Five minutes and then ten pass as the silence swells around me,
until I feel the magnitude of silence might astound me.

Then one quiet voice is heard, and then another slowly after.
But still no music, calling out, whistling or laughter.
I can imagine well the scene. They’re spread out in the shade,
on their backs just resting in the shadows trees have made.
An hour’s camaraderie, like school kids taking naps,
their ankles crossed, their dusted clothes, their work hats in their laps.
Against their quietness, a motor hums out from afar.
Persistent birdcalls interrupt the tire crunch of a car.

A lawnmower chops at grass below. My clock ticks out the time.
This hour’s quiet interlude is almost sublime.
They must wonder what I do clattering on these keys––
my room cut off from all the dust , but also from the breeze.
The large dog’s bed is in a cage with an open door.
The little dog forsakes his bed to curl up on the floor
nearer the larger, older dog, although he’s sound asleep.
They too prefer to sleep as one, their brotherhood to keep.

An hour passed, the jefe wakes and jostles all his neighbors
who find their voices as they waken to resume their labors.
The gentle scrape of trowels sets the rhythm for
young men shouldering hods of what old men spread on the floor.
The jefe scolds for tiles mismeasured, rails against the waste
of both time and materials lost because of haste.
After the day’s siesta, they work three hours more.
They measure, chip and cut and smooth, then fit and trim each door.

By day’s end, hands are coated, and collars ringed with sweat.
The dust of their day’s labors in their work clothes firmly set.
But folded in each backpack they once rested heads upon
is a fresh change of clothing that later they will don.
Cleaned and pressed, they’ll walk on home unmarked by dust or dirt,
ready for the ladies to admire and to flirt.
For a man’s not made of merely the work that he might do,
and when he leaves his labors, his day begins anew.

Actually, I was imagining the scene described in the poem as the house hushed for an hour after a morning and early afternoon of extreme noise.

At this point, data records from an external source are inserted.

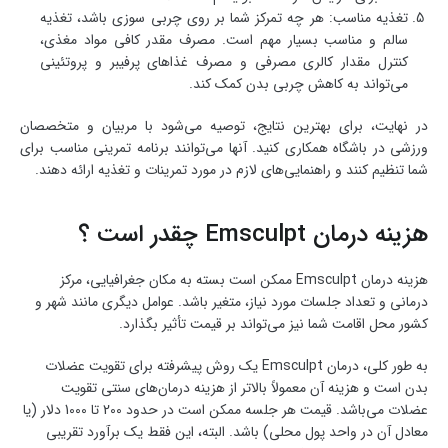
تغذیه مناسب: هر چه تمرکز شما بر روی چربی سوزی باشد، تغذیه
سالم و مناسب بسیار مهم است. مصرف مقدر کافی مواد مغذی،
کنترل مقدار کالری مصرفی و مصرف غذاهای پرفیبر و پروتئینی
می‌تواند به کاهش چربی بدن کمک کند.
در نهایت، برای بهترین نتایج، توصیه می‌شود با مربیان و متخصصان
ورزشی در باشگاه همکاری کنید. آنها می‌توانند برنامه تمرینی مناسب برای
شما تنظیم کنند و راهنمایی‌های لازم در مورد تمرینات و تغذیه ارائه دهند.
هزینه درمان Emsculpt چقدر است ؟
هزینه درمان Emsculpt ممکن است بسته به مکان جغرافیایی، مرکز
درمانی و تعداد جلسات مورد نیاز، متغیر باشد. عوامل دیگری مانند شهر و
کشور محل اقامت شما نیز می‌تواند بر قیمت تأثیر بگذارد.
به طور کلی، درمان Emsculpt یک روش پیشرفته برای تقویت عضلات
بدن است و هزینه آن معمولاً بالاتر از هزینه درمان‌های سنتی تقویت
عضلات می‌باشد. قیمت هر جلسه ممکن است در حدود 200 تا 1000 دلار (یا
معادل آن در واحد پول محلی) باشد. البته، این فقط یک برآورد تقریبی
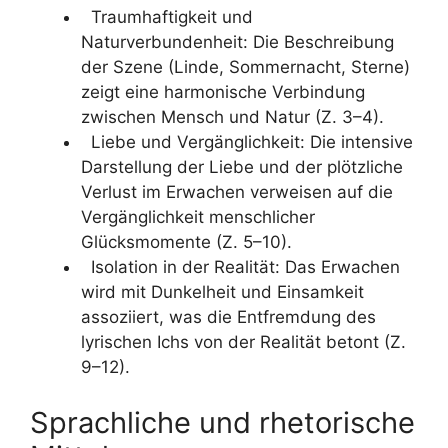
Traumhaftigkeit und
Naturverbundenheit: Die Beschreibung
der Szene (Linde, Sommernacht, Sterne)
zeigt eine harmonische Verbindung
zwischen Mensch und Natur (Z. 3–4).
Liebe und Vergänglichkeit: Die intensive
Darstellung der Liebe und der plötzliche
Verlust im Erwachen verweisen auf die
Vergänglichkeit menschlicher
Glücksmomente (Z. 5–10).
Isolation in der Realität: Das Erwachen
wird mit Dunkelheit und Einsamkeit
assoziiert, was die Entfremdung des
lyrischen Ichs von der Realität betont (Z.
9–12).
Sprachliche und rhetorische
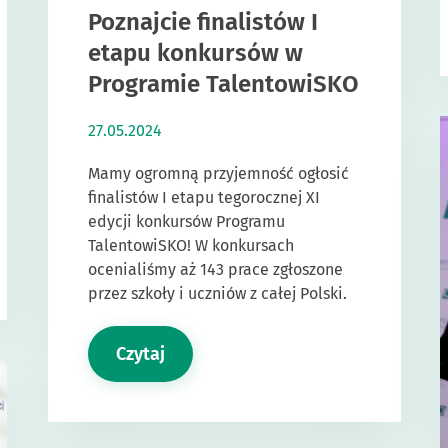
Poznajcie finalistów I
etapu konkursów w
Programie TalentowiSKO
27.05.2024
Mamy ogromną przyjemność ogłosić
finalistów I etapu tegorocznej XI
edycji konkursów Programu
TalentowiSKO! W konkursach
ocenialiśmy aż 143 prace zgłoszone
przez szkoły i uczniów z całej Polski.
Czytaj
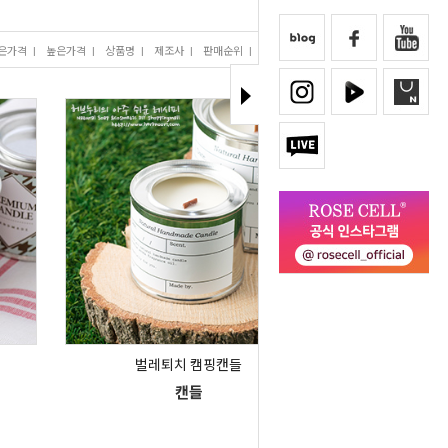
은가격
I
높은가격
I
상품명
I
제조사
I
판매순위
I
많이 본 상품
벌레퇴치 캠핑캔들
캔들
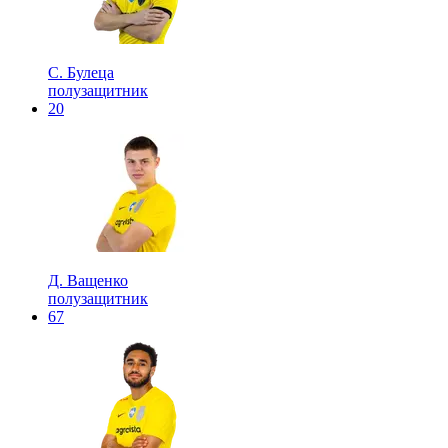
С. Булеца
полузащитник
20
Д. Ващенко
полузащитник
67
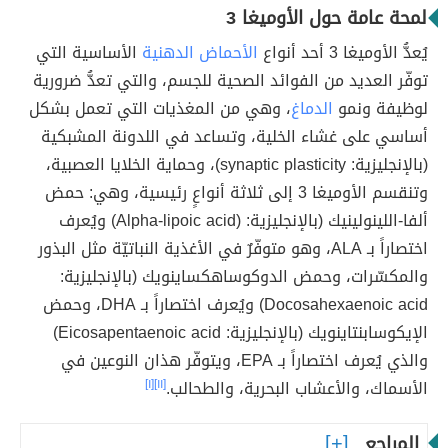
لمحة عامة حول الأوميغا 3
يُعدُّ الأوميغا 3 أحد أنواع
الأحماض الدهنية
الأساسية التي
توفّر العديد من الفوائد الصحية للجسم، والتي تعدُّ ضرورية
لوظيفة ونمو
الدماغ
، وهي من المغذيات التي تعمل بشكل
أساسي على غشاء الخلية، وتساعد في اللدونة المشبكية
(بالإنجليزية: synaptic plasticity)، وحماية الخلايا العصبية،
وتنقسم الأوميغا 3 إلى ثلاثة أنواعٍ رئيسية، وهي: حمض
ألفا-اللينولينيك (بالإنجليزية: (Alpha-lipoic acid) ويُعرف
اختصاراً بـ ALA، وهو متوفّرٌ في الأغذية النباتيّة مثل البذور
والمكسّرات، وحمض الدوكوساهكساينويك (بالإنجليزية:
Docosahexaenoic acid) ويُعرف اختصاراً بـ DHA، وحمض
الإيكوسابنتاينويك (بالإنجليزية: Eicosapentaenoic acid)
والذي يُعرف اختصاراً بـ EPA، ويتوفّر هذان النوعين في
الأسماك، والأعشاب البحرية، والطحالب.
[١١]
[١]
المراجع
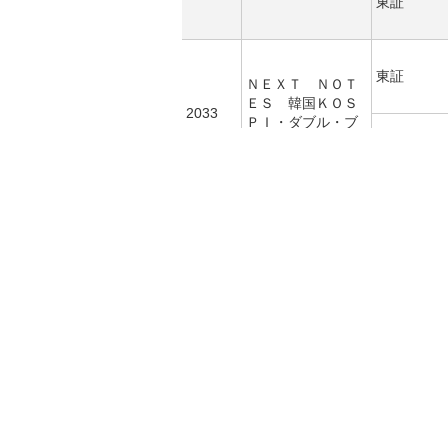
東証
東証
ＮＥＸＴ ＮＯＴ
ＥＳ 韓国ＫＯＳ
2033
ＰＩ・ダブル・ブ
ル ＥＴＮ
東証
東証
ＮＥＸＴ ＮＯＴ
ＥＳ 金先物 ダ
2036
ブル・ブル ＥＴ
Ｎ
東証
東証
ＮＥＸＴ ＮＯＴ
ＥＳ ドバイ原油
2038
先物 ダブル・ブ
ル ＥＴＮ
東証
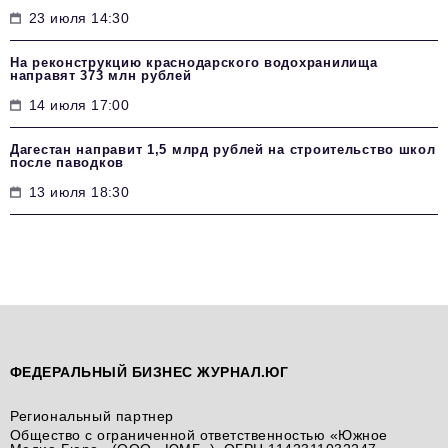
23 июля 14:30
На реконструкцию краснодарского водохранилища
направят 373 млн рублей
14 июля 17:00
Дагестан направит 1,5 млрд рублей на строительство школ
после паводков
13 июля 18:30
ФЕДЕРАЛЬНЫЙ БИЗНЕС ЖУРНАЛ.ЮГ
Региональный партнер
Общество с ограниченной ответственностью «Южное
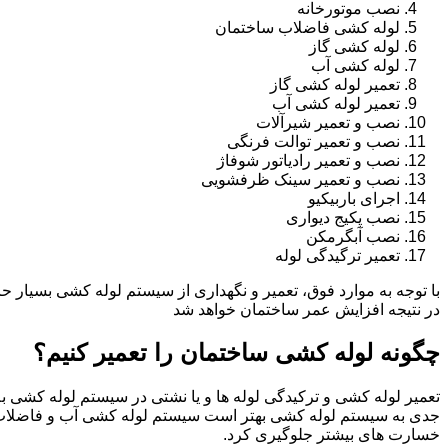
نصب موتورخانه
لوله کشی فاضلاب ساختمان
لوله کشی گاز
لوله کشی آب
تعمیر لوله کشی گاز
تعمیر لوله کشی آب
نصب و تعمیر شیرآلات
نصب و تعمیر توالت فرنگی
نصب و تعمیر رادیاتور شوفاژ
نصب و تعمیر سینک ظرفشویی
اجرای باربیکیو
نصب پکیج دیواری
نصب آبگرمکن
تعمیر ترگیدگی لوله
با توجه به موارد فوق، تعمیر و نگهداری از سیستم لوله کشی بسیار ح
در نتیجه افزایش عمر ساختمان خواهد شد
چگونه لوله کشی ساختمان را تعمیر کنیم؟
تعمیر لوله کشی و ترکیدگی لوله ها و یا نشتی در سیستم لوله کشی به 
جدی به سیستم لوله کشی بهتر است سیستم لوله کشی آب و فاضلاب 
خسارت های بیشتر جلوگیری کرد.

Diego and Morrie were imprisoned in the small run outside my door but in sight of the front entrance gate all the men had vanished through, tortured by observing all the activity they couldn’t get their paws on, not to mention all those lunches in the back packs.  Then, after I wrote the poem and started to hear a few voices from what seemed to be a direction not anticipated in my poem, I went out to the living room to see the younger members of the crew hunched over their smart phones on my patio, first watching some drama, then talking to what sounded like female voices. One lay stretched out as expected, but by the pool rather than out on the sidewalk. (I had earlier invited them to eat at the patio table and the table in the gazebo, but they had preferred to warm their tortillas in my microwave and then go eat in the street.) My former stereotypes dashed, I then ventured beyond my walls into the street, and there found the older generation living up to former experience and present expectations.